> Each piece and pawn can maximally make 6 half-moves
This is NOT correct, however, the idea seems right to me.
It may be possible that, say, b2 pawn is captured, so b1 knight may do 7 half-moves, not 6.
Let us consider last position. It must have holes (it may not be 8+8+8+8 pieces), and one have to ask question "where such pieces disappeared". This is the key question.
To #11, I suggested that captured are only pawns and pieces of one side, so second side can move ALL its 16 pawns and pieces to 7 and 8 rows. If for example b2 pawn is captured, than White has only 15 pawns and pieces which gives them only 15*6 = 90 (maybe +1) half-moves which is already not enough.
You forgot that b2 pawn may be captured not on b2, but on b6. That is we have 14*6 + 4 + 7 = 95 moves, not 91
4 moves are b2-b3-b4-b5 and 7 moves are Nb2...Nb8 (really knight may not go like this, but it may be swapped with another piece)

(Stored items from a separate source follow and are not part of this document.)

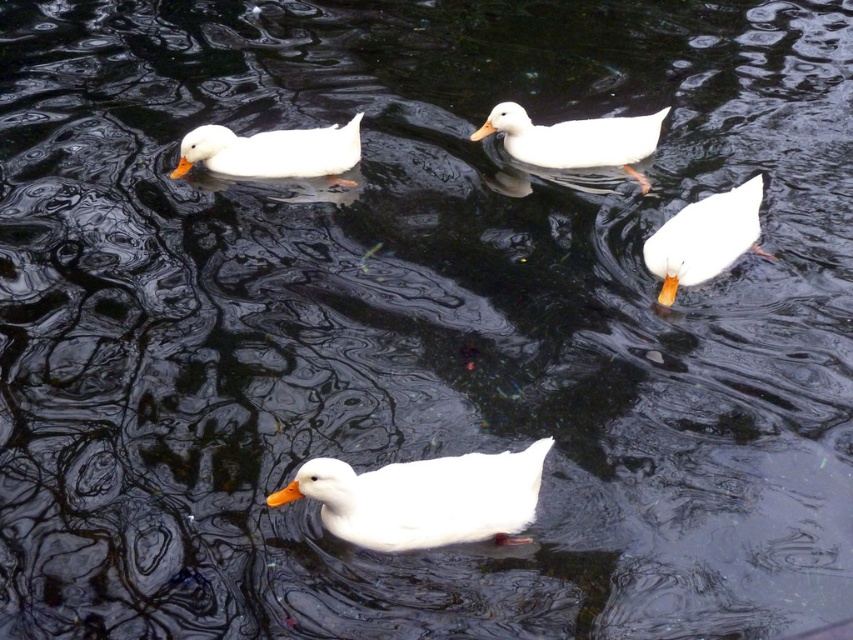 Question: Is the position of white matte duck at center more distant than that of white matte duck at upper center?

Choices:
 (A) no
 (B) yes

Answer: (A)

Question: Is white matte duck at center closer to camera compared to white matte duck at upper center?

Choices:
 (A) no
 (B) yes

Answer: (B)

Question: Among these objects, which one is nearest to the camera?

Choices:
 (A) white matte duck at upper right
 (B) white matte duck at center

Answer: (B)

Question: Which object is the closest to the white matte duck at upper left?

Choices:
 (A) white matte duck at upper right
 (B) white matte duck at upper center

Answer: (B)

Question: Which point is farther to the camera?

Choices:
 (A) white matte duck at upper right
 (B) white matte duck at upper left
 (C) white matte duck at upper center
 (D) white matte duck at center

Answer: (C)

Question: Observing the image, what is the correct spatial positioning of white matte duck at upper right in reference to white matte duck at upper center?

Choices:
 (A) below
 (B) above

Answer: (A) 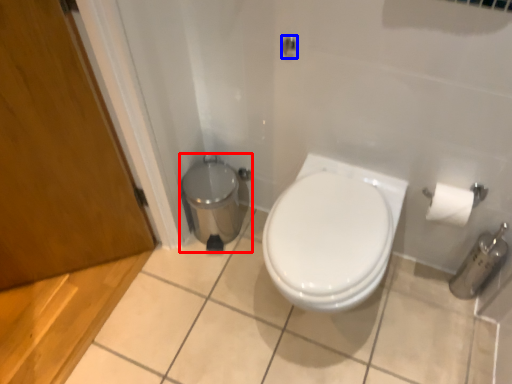 Question: Which of the following is the farthest to the observer, porcelain (highlighted by a red box) or shower (highlighted by a blue box)?

Choices:
 (A) porcelain
 (B) shower

Answer: (A) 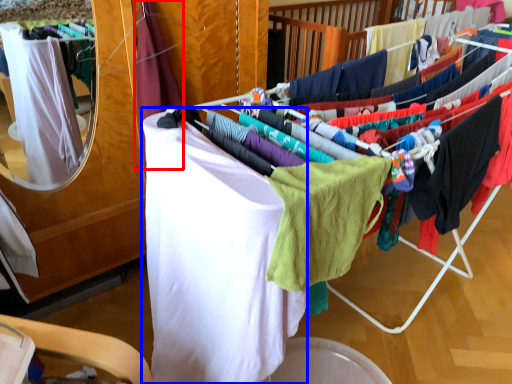 Question: Which point is closer to the camera, clothing (highlighted by a red box) or clothing (highlighted by a blue box)?

Choices:
 (A) clothing
 (B) clothing

Answer: (B) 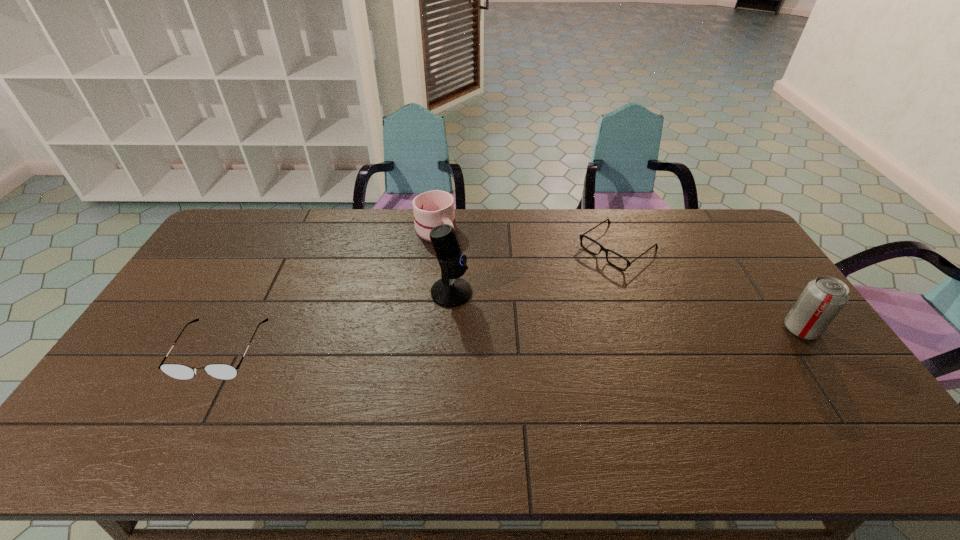 At what (x,y) coordinates should I click in order to perform the action: click on free space on the desktop that is between the left spectacles and the second tallest object and is positioned on the stand of the third nearest object. Please return your answer as a coordinate pair (x, y). This screenshot has height=540, width=960. Looking at the image, I should click on (560, 338).

Locate an element on the screen. The height and width of the screenshot is (540, 960). free space on the desktop that is between the nearer spectacles and the rightmost object and is positioned on the front-facing side of the right spectacles is located at coordinates (492, 341).

Locate an element on the screen. vacant spot on the desktop that is between the nearer spectacles and the rightmost object and is positioned on the side with the handle of the mug is located at coordinates (523, 339).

The rest is to prove that there is not possible b2-b3-b4-b5-b6, that still give 96 moves.
Sorry, correct version is:
4 moves are b2-b3-b4-b5-b6 and 7 moves are Nb2...Nb8 (really knight may not go like this, but it may be swapped with another piece)

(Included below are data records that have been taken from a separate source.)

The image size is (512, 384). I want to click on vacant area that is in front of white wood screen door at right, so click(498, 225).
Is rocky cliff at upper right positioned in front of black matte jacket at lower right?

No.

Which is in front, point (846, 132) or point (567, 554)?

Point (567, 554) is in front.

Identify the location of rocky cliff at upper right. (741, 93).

The rest is to prove that there is not possible b2-b3-b4-b5-b6-b7, that still give 96 moves.
I suspect that 96-4=92 moves is really possible.
and 7 moves are Nb1...Nb8, of course... hope you grasp an idea
If b2 pawn is captured on b6 or even on b7 (which is reasonable), than black pawn on b7 must be captured on its place, b7 - which gives lack of half-moves already to black (theoretically 15*6+1).
I think, the point is impossibility to keep ALL 32 pawns and pieces of both sides to make needed 6 * 32 = 192 half-moves.
You again are not correct, try to understand why.